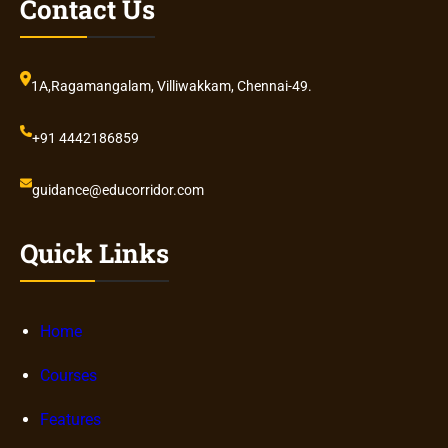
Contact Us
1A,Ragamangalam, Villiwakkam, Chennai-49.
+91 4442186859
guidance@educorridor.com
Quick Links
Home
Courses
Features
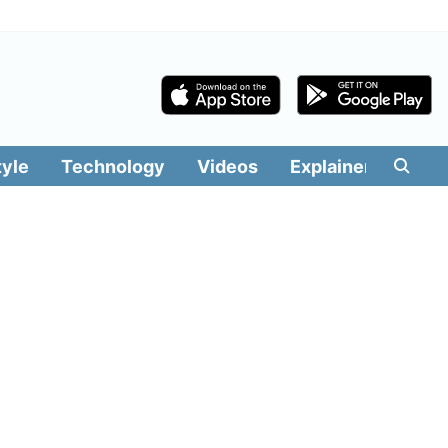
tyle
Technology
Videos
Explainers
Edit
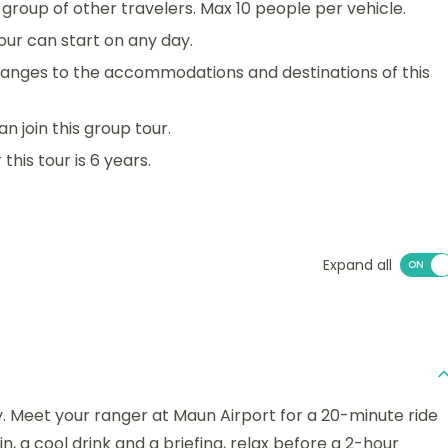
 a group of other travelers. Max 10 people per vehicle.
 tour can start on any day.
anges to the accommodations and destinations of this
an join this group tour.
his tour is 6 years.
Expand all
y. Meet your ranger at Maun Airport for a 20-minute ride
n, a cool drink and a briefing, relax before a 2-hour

____________

### Activity
Every line above that includes the word "this" must appear in the answer.

### Task result
anges to the accommodations and destinations of this
an join this group tour.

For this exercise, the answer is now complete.